Namun, penerimaan keluarga atas anak disabilitas harus disertai ketahanan keluarga agar bisa terus bertahan dan bersama dengan anak disabilitas. Sebab, sering kali keluarga dengan anak disabilitas tidak memiliki resiliensi yang tangguh sehingga menjadi depresi atau stres dalam mengasuh dan merawat anak disabilitas.
”Ini akan berdampak buruk pada perkembangan anak dan menjadi pemicu timbulnya perlakuan salah, penelantaran, dan kekerasan pada anak penyandang disabilitas,” kata Nahar menegaskan.
Kurikulum bagi anak disabilitas
Terkait pendidikan inklusi, Kementerian PPPA mendorong bukan hanya ketersediaan sekolah inklusi dengan peserta didik penyandang disabilitas, tetapi yang terpenting adalah menghadirkan perubahan dari lingkungan di sekolah tersebut.

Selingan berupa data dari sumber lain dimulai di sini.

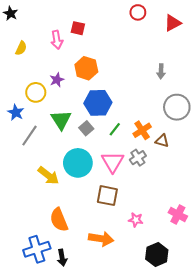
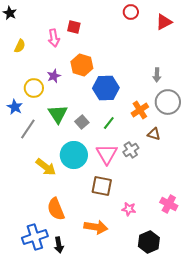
gray arrow: (161, 71) -> (157, 75), moved
blue hexagon: (98, 103) -> (106, 88), moved
orange cross: (142, 130) -> (140, 110), moved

Oleh karena itu, penting pengaturan kurikulum yang lebih fleksibel dan modifikasi bagi anak penyandang disabilitas, terutama disabilitas intelektual. Jika ada anak disabilitas di sekolah, pengaturan tempat duduk di kelas juga harus aksesibel. Misalnya, anak disabilitas dengan low vision dan kurang mendengar harus di tempatkan di bagian depan.

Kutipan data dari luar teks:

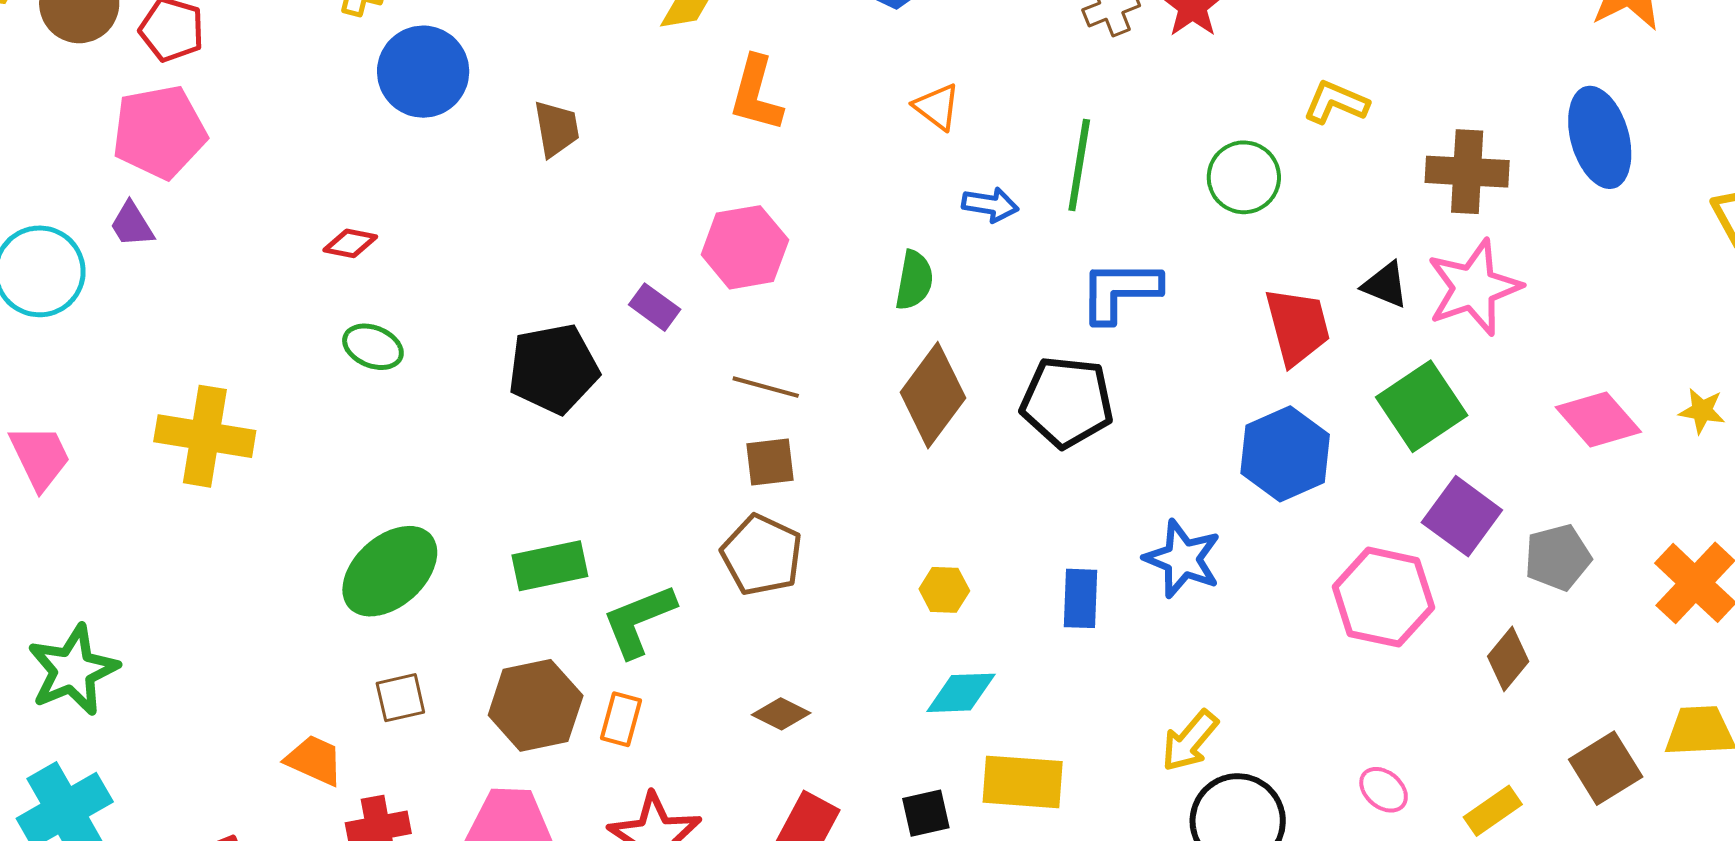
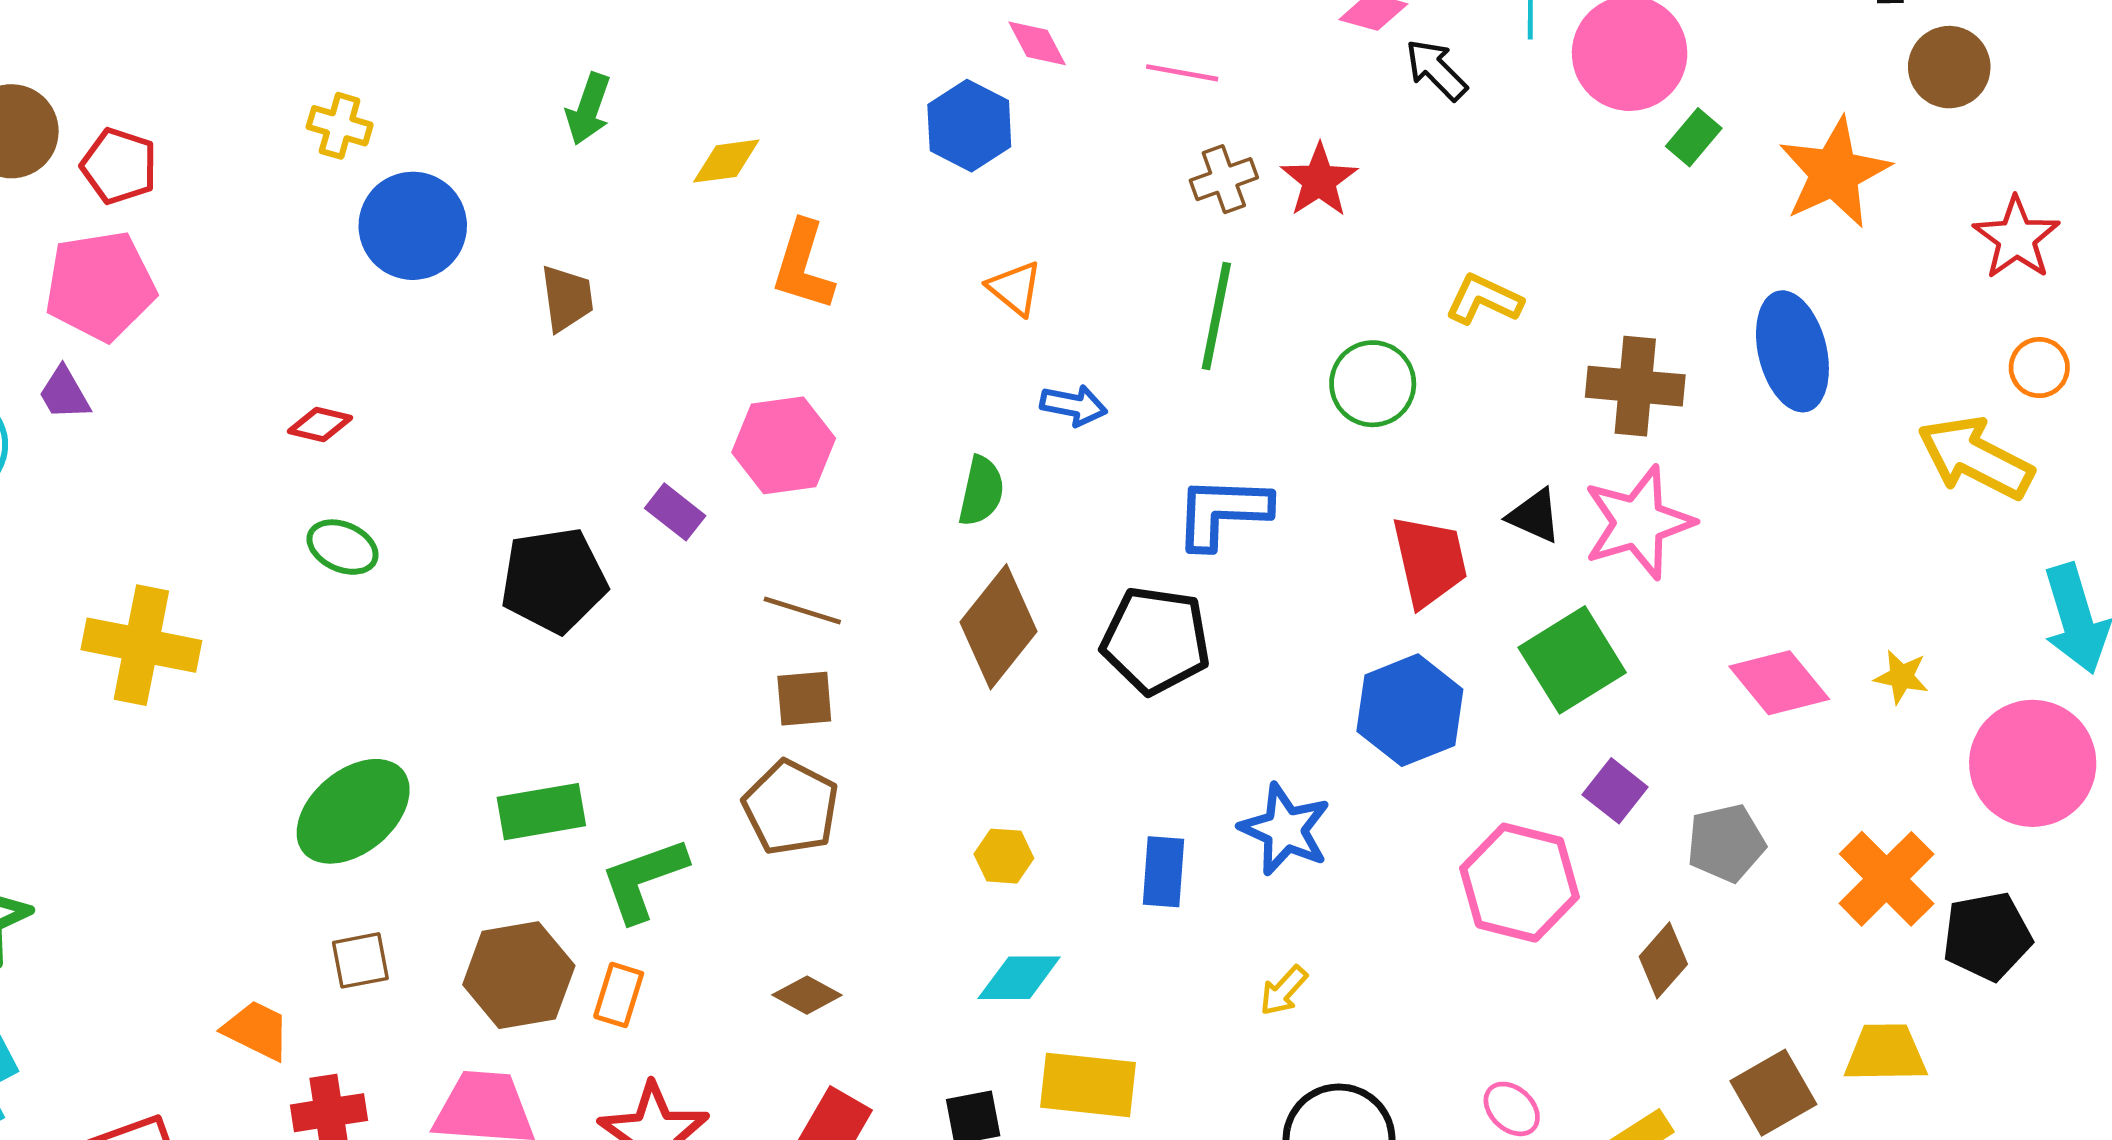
green line: (1079, 165) -> (1216, 316), moved
purple square: (1462, 516) -> (1615, 791), size x0.7
yellow arrow: (1190, 741) -> (1283, 991), moved, size x0.7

Ketua Komisi Nasional Disabilitas Dante Rigmalia mengungkapkan, untuk mengatasi kekurangan guru pendamping khusus untuk sekolah luar biasa, harus ada afirmasi dari pemerintah. Caranya dengan mendorong semakin banyak perguruan tinggi untuk membuka program pendidikan khusus sehingga semakin banyak guru pendamping khusus.
”Afirmasinya adalah setiap lulusan bisa langsung diangkat sebagai guru pendamping khusus di SLB dan sekolah reguler sehingga kekurangan guru pendamping khusus bisa teratasi,” katanya.

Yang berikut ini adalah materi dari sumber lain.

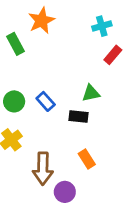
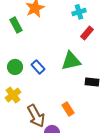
green triangle: (91, 93) -> (71, 61), size x1.5
black rectangle: (79, 117) -> (92, 82), moved
brown arrow: (43, 169) -> (36, 116), turned -30

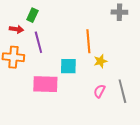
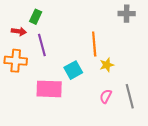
cyan square: (68, 66) -> (73, 70), turned -30

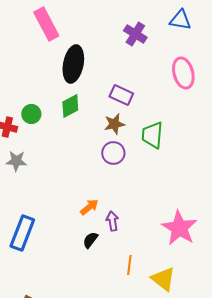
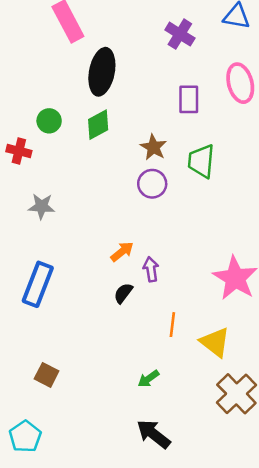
purple rectangle: (121, 95) -> (189, 99), moved, turned 65
green circle: (31, 114) -> (49, 121), moved
brown star: (114, 124) -> (153, 147), turned -30
gray star: (16, 161) -> (42, 206), moved

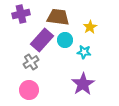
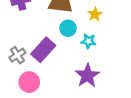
purple rectangle: (42, 40) -> (43, 50), moved
gray cross: (31, 62) -> (17, 55), moved

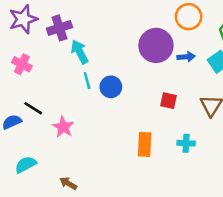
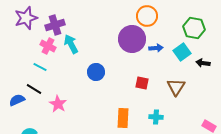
orange circle: (189, 17) -> (147, 16), moved
pink cross: (22, 64) -> (48, 46), moved
cyan line: (87, 81) -> (40, 67), moved, turned -48

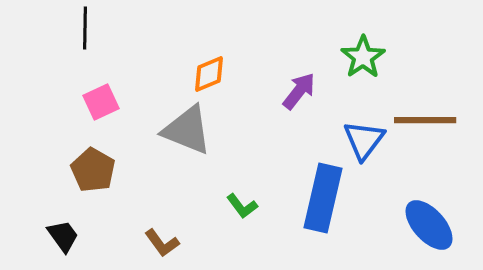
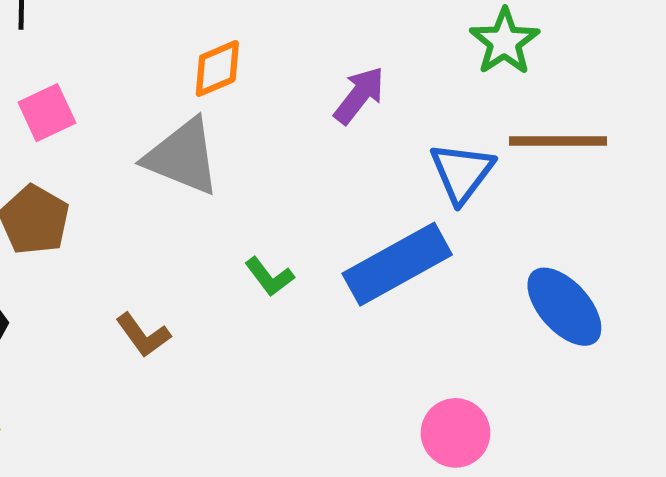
green star: (363, 57) -> (504, 42), moved
blue rectangle: (323, 198) -> (397, 264), turned 48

Komisi Perlindungan Anak Indonesia (KPAI), selain meningkatkan pemantauan dan melakukan kajian, juga menyusun instrumen pengawasan terkait aspek pemenuhan hak anak disabilitas, mulai dari hak sipil, hak pengasuhan, hingga hak pendidikan dan hak kesehatan.
Fajri Nursyamsi dari Peneliti Pusat Studi Hukum dan Kebijakan (PSHK) yang juga anggota Koalisi Nasional Kelompok Kerja Implementasi UU Penyandang Disabilitas menyatakan, dukungan kepada keluarga dengan anak disabilitas harus diberikan agar orangtua dan kerabatnya tidak hanya memahami hambatan, tetapi juga kelebihan anak disabilitas.
Dengan demikian, orangtua dan kerabat bisa memberikan dukungan terbaik kepada anak disabilitas. Sebagai contoh, memberikan kemampuan dasar bagi anak atau habilitasi ataupun rehabilitasi agar dapat terlatih untuk beraktivitas secara mandiri.
Adapun pemerintah hendaknya terus meningkatkan edukasi kepada masyarakat terkait perspektif disabilitas. Di bidang pendidikan, selain kurikulum terkait anak disabilitas, pelaksanaan pendidikan inklusif harus terus diperkuat. Tidak hanya menggabungkan peserta didik disabilitas dan nondisabilitas, tetapi juga disertai upaya mendorong perubahan cara pandang dari lingkungan sebaya dan orangtua siswa.
”Selain itu, setiap kesempatan penyandang disabilitas harus didukung untuk berprestasi agar mulai terwujud pemikiran kesetaraan dan kesempatan yang sama,” kata Fajri.